IG Handle: @meandmyed.art
Recovering from an Eating Disorder is so hard in itself,
but watching your body change into your greatest fear… nothing can prepare you for that.
I used to believe that I would never have a good relationship with my body,
because my therapists said it was impossible.
I cried every time I stepped on the scale and I felt so far out of control.

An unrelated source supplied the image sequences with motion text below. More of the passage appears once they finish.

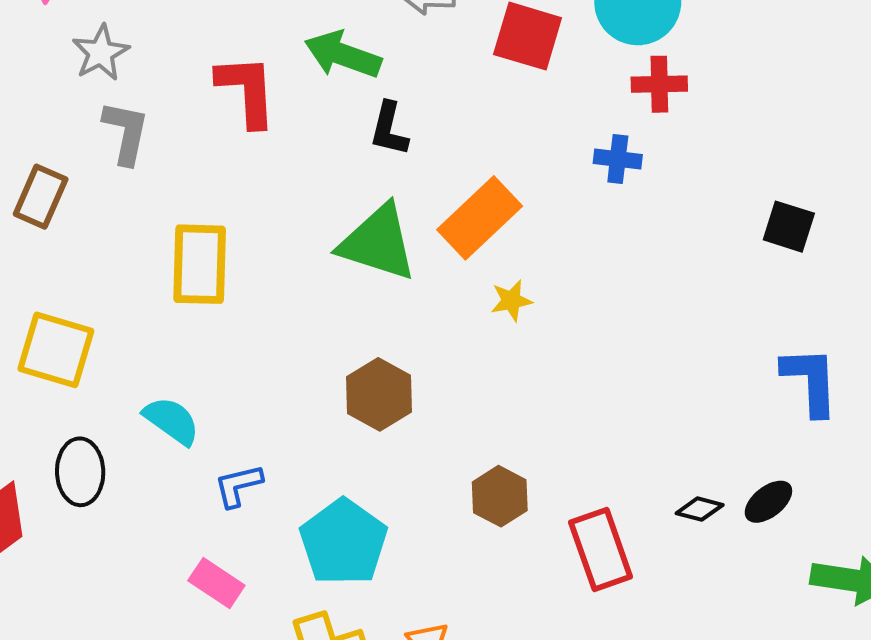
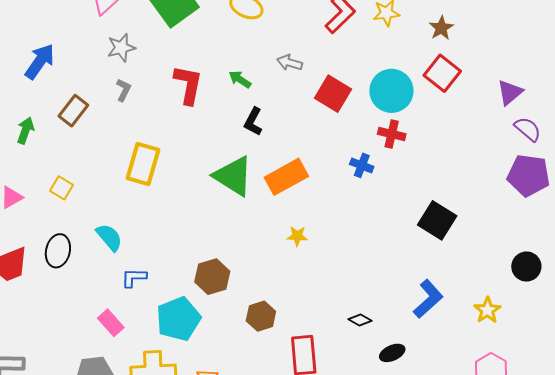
green arrow: (343, 55) -> (240, 79), size x0.6
gray L-shape: (126, 133) -> (123, 90), size x0.7
black square: (789, 227) -> (437, 220), size x1.4
yellow star: (511, 300) -> (297, 236), moved
yellow square: (56, 350) -> (62, 188), size x0.6
blue L-shape: (810, 381) -> (428, 299), turned 36
brown hexagon: (379, 394) -> (212, 277), moved
black diamond: (700, 509) -> (360, 320), moved

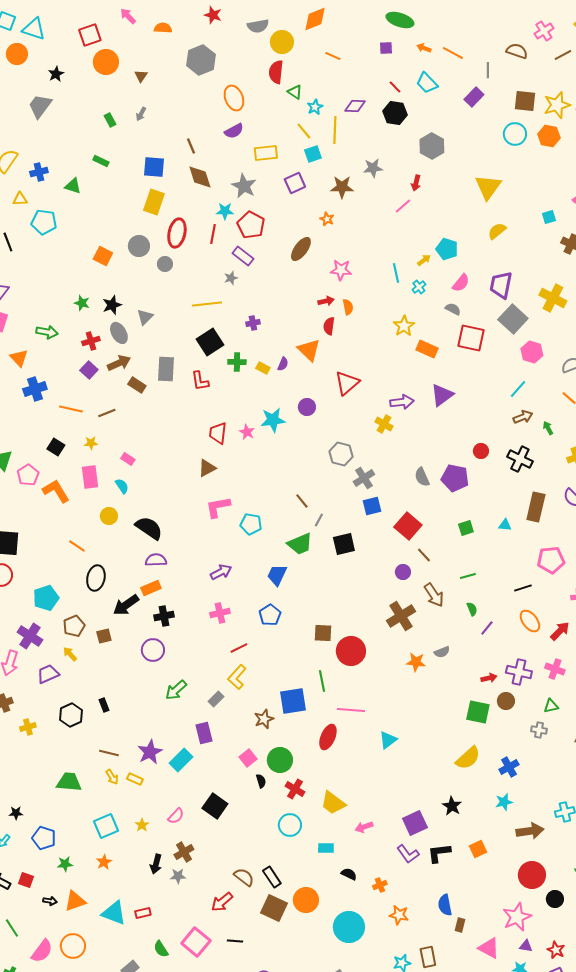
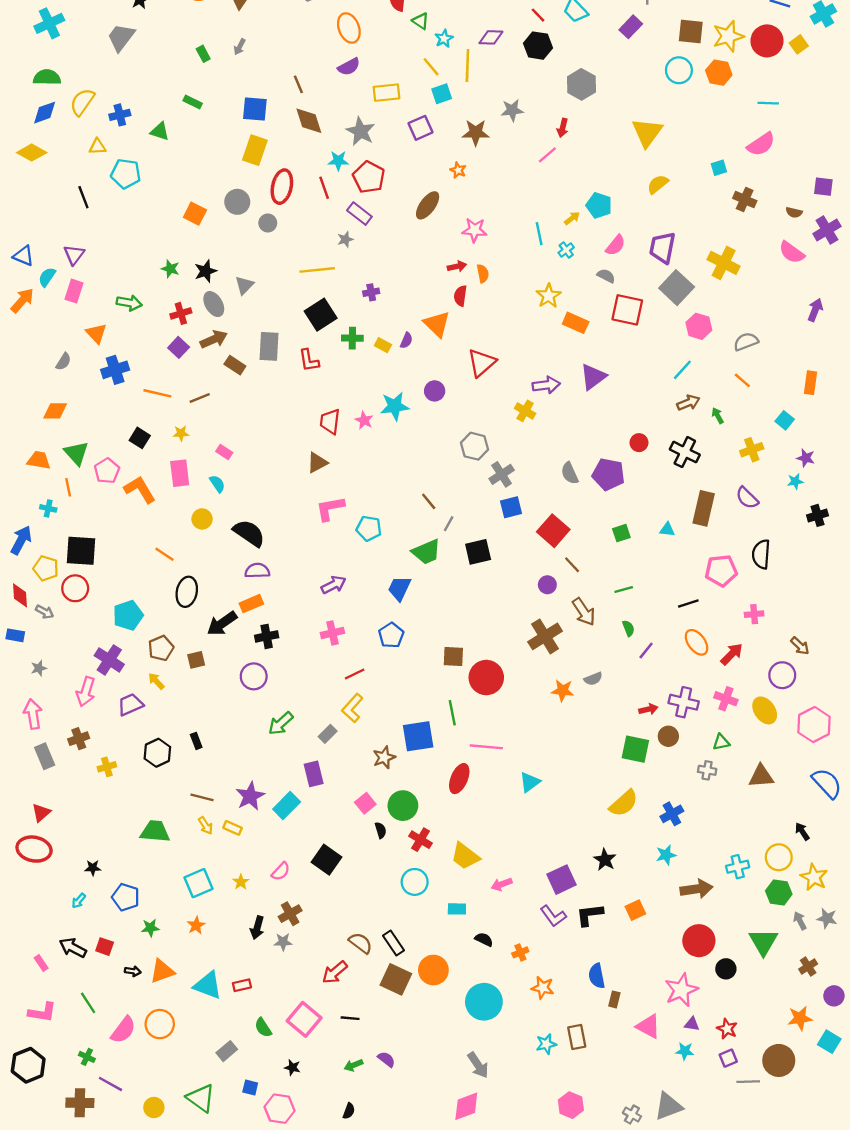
red line: (213, 234) -> (324, 188), turned -30

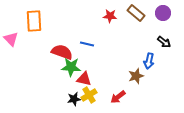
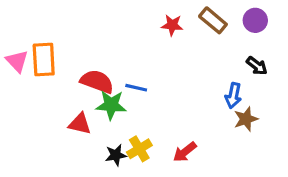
orange rectangle: (34, 21) -> (44, 60), moved
blue line: (87, 44) -> (136, 88), moved
brown star: (136, 76) -> (246, 119), moved
red triangle: (84, 79) -> (80, 124), moved

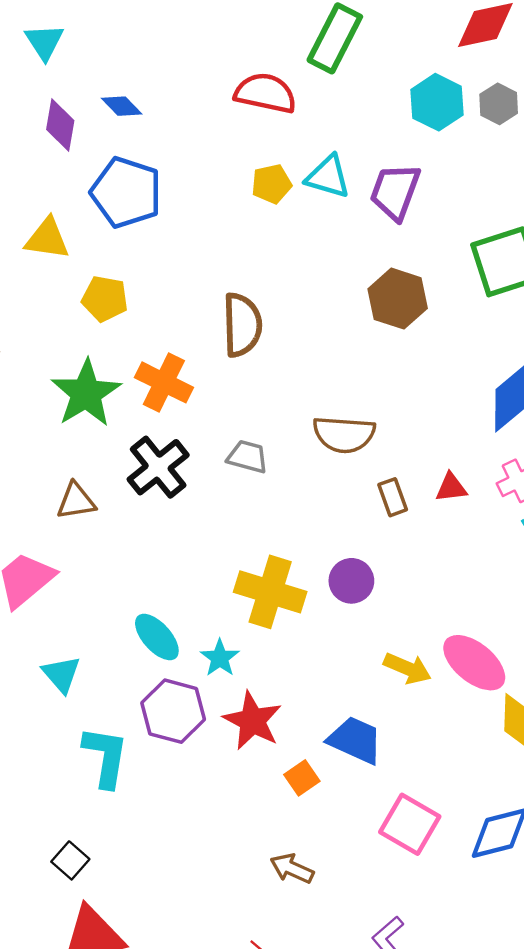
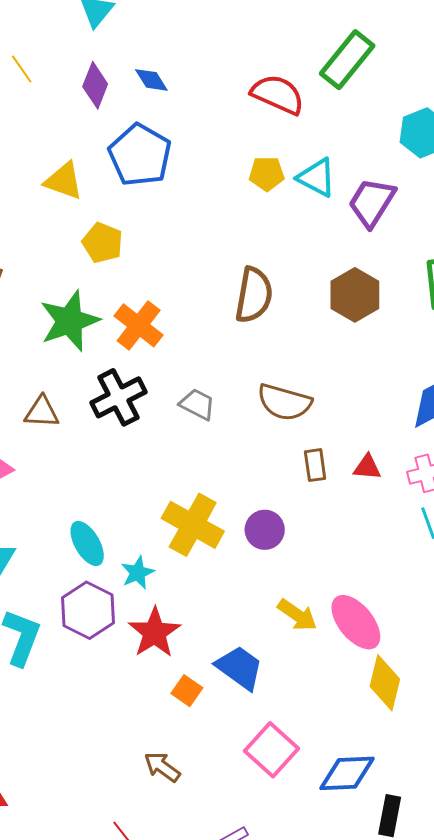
brown semicircle: (242, 325) -> (254, 295), moved
orange square: (302, 778) -> (187, 691), turned -32

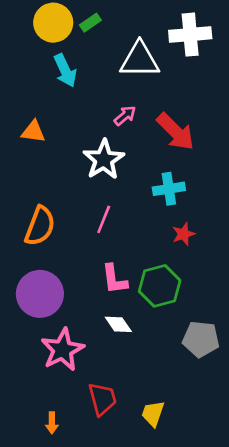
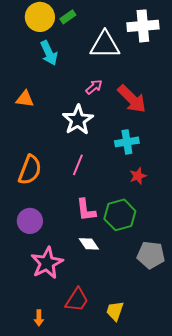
purple circle: (40, 294) -> (30, 221), size x0.7
red trapezoid: (102, 399) -> (77, 300), turned 48

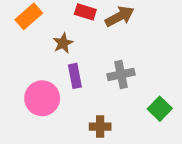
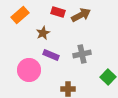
purple rectangle: (75, 76) -> (51, 55), turned -56

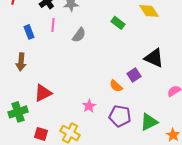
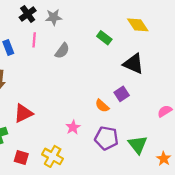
black triangle: (154, 58) -> (133, 64), moved
green triangle: (149, 122) -> (138, 145), turned -42

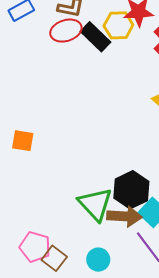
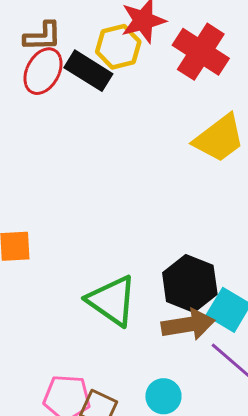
red ellipse: (66, 31) -> (43, 71), turned -32
green triangle: (95, 204) -> (112, 301), moved

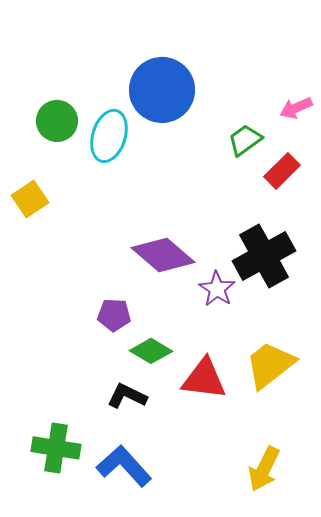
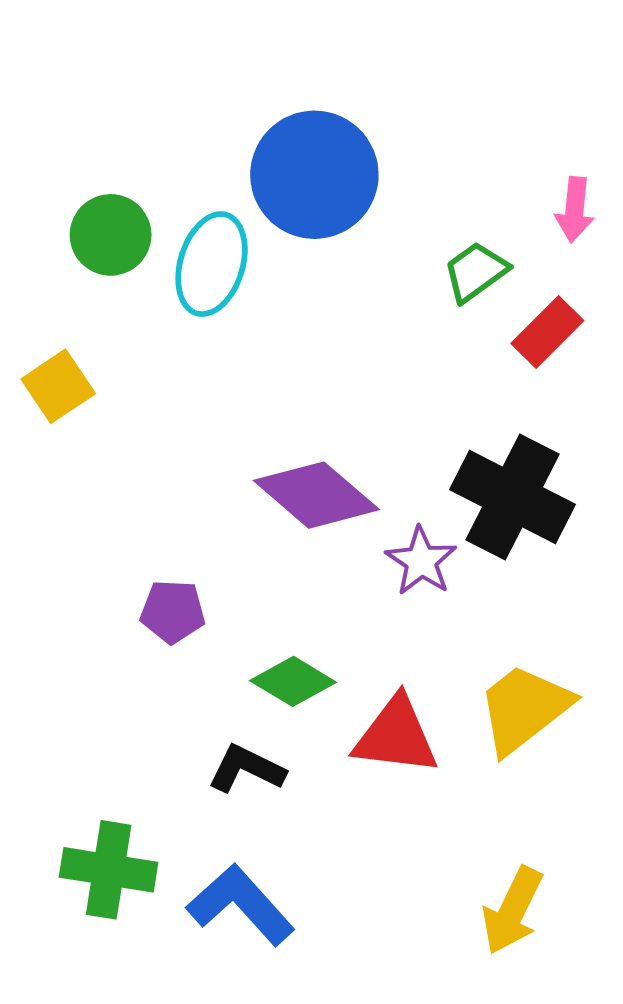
pink arrow: (296, 108) -> (575, 210), turned -60
black cross: (264, 256) -> (512, 497), turned -34
purple pentagon: (114, 315) -> (173, 612), moved

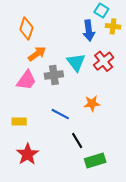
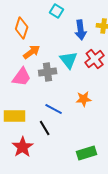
cyan square: (101, 10) -> (57, 11), moved
yellow rectangle: (19, 121) -> (15, 116), size x1.5
black line: (77, 140) -> (45, 128), moved

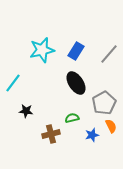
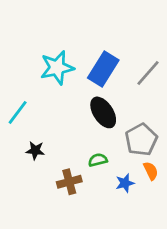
blue rectangle: (76, 51) -> (103, 69), size x1.4

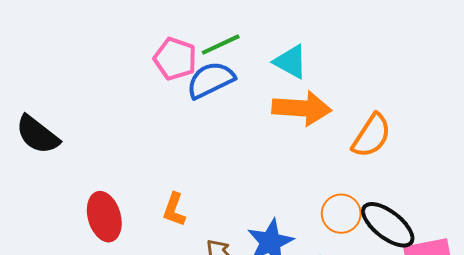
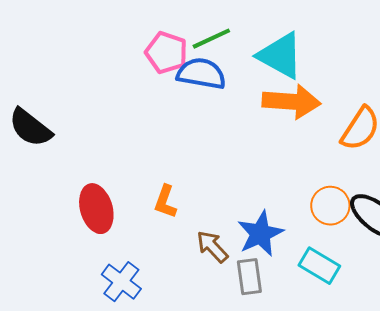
cyan triangle: (291, 62) -> (280, 56), size x1.4
blue semicircle: (211, 80) -> (201, 74), turned 36

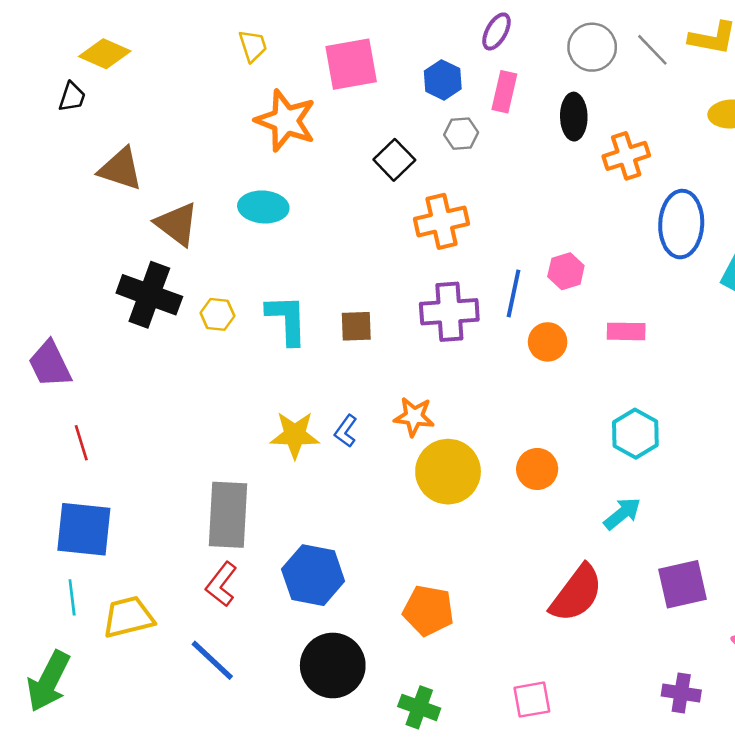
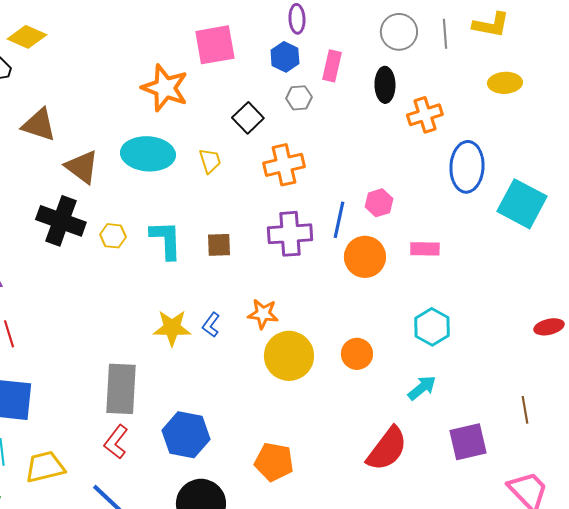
purple ellipse: (496, 31) -> (297, 19), moved, turned -32
yellow trapezoid: (253, 46) -> (210, 161), moved
gray line: (652, 50) -> (445, 34), turned 40
cyan ellipse: (263, 207) -> (148, 154), size x1.4
orange circle: (548, 342) -> (365, 257), size x1.4

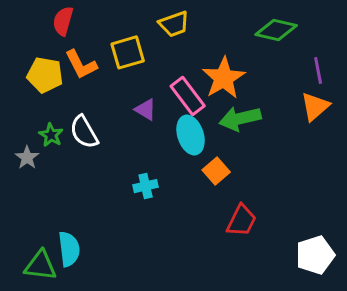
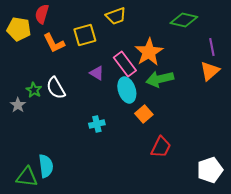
yellow pentagon: (45, 75) -> (19, 29), moved

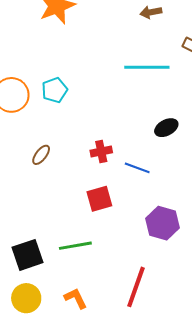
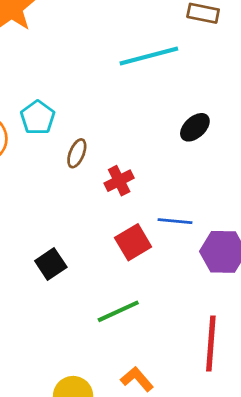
brown ellipse: (41, 155) -> (77, 153), moved
blue line: (137, 168) -> (175, 221), moved
black square: (27, 255) -> (51, 264), moved, size x0.7

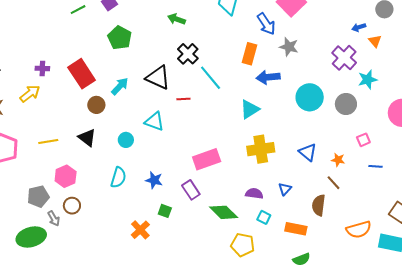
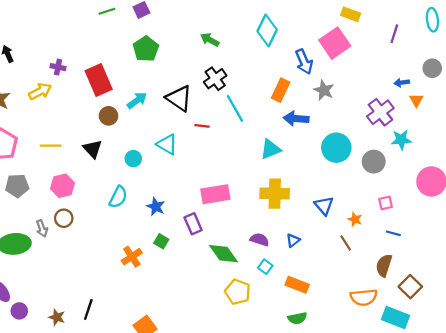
gray pentagon: (38, 196) -> (17, 186), moved
brown semicircle: (319, 205) -> (384, 265), moved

Everything within me wanted to turn back to my Eating Disorder;
that was until I discovered the ‘bopo’ (body positive) community on Instagram.
I saw women embracing their bodies of all sizes, shapes and colors.
I saw women supporting other women and just an abundance of love and acceptance.
I decided that I had been living with an internalized thin ideal for too long
and in order for me to accept my body for what it needed to be, I had to change.
I changed what I viewed on a daily basis.
Instead of following fitness models
and girls who were underweight and struggling with their illnesses,
I filled my feed up with women who preached body acceptance and flaunted their curves.
At the same time, I had started an Instagram account to share my art with the world.
I drew what it felt like to live with and recover from an Eating Disorder,
and found it therapeutic to talk about those experiences in public.
I was lucky enough that people started to notice me and like what I was posting.
Before I knew it, I had people coming to me for advice and looking up to me
the same way I looked up to the girls in the ‘bopo’ community.
That was incredibly humbling, but most importantly
it helped me form an identity outside of my Eating Disorder.
I’m now studying to become a Clinical Psychologist.
I have found so much peace in helping people through my art,
and all I want is to build my skills so that I can help them professionally too.
I’m lucky that I already have a Masters in Occupational Therapy,
and so I’m able to use what I’ve learnt with that to translate into my art.
I cannot be more grateful for my experiences.
Although I’ve been through hell and back,
I’ve found my purpose in life,
and my passion to see others live a happy and healthy recovery,
is what gets me out of bed in the morning.
My relationship with my body isn’t perfect,
but I don’t think it ever will be.
What I have learnt is that there is more to life than the size of my clothing,
and what matters is the strength I have within me and how I can use that to change the world.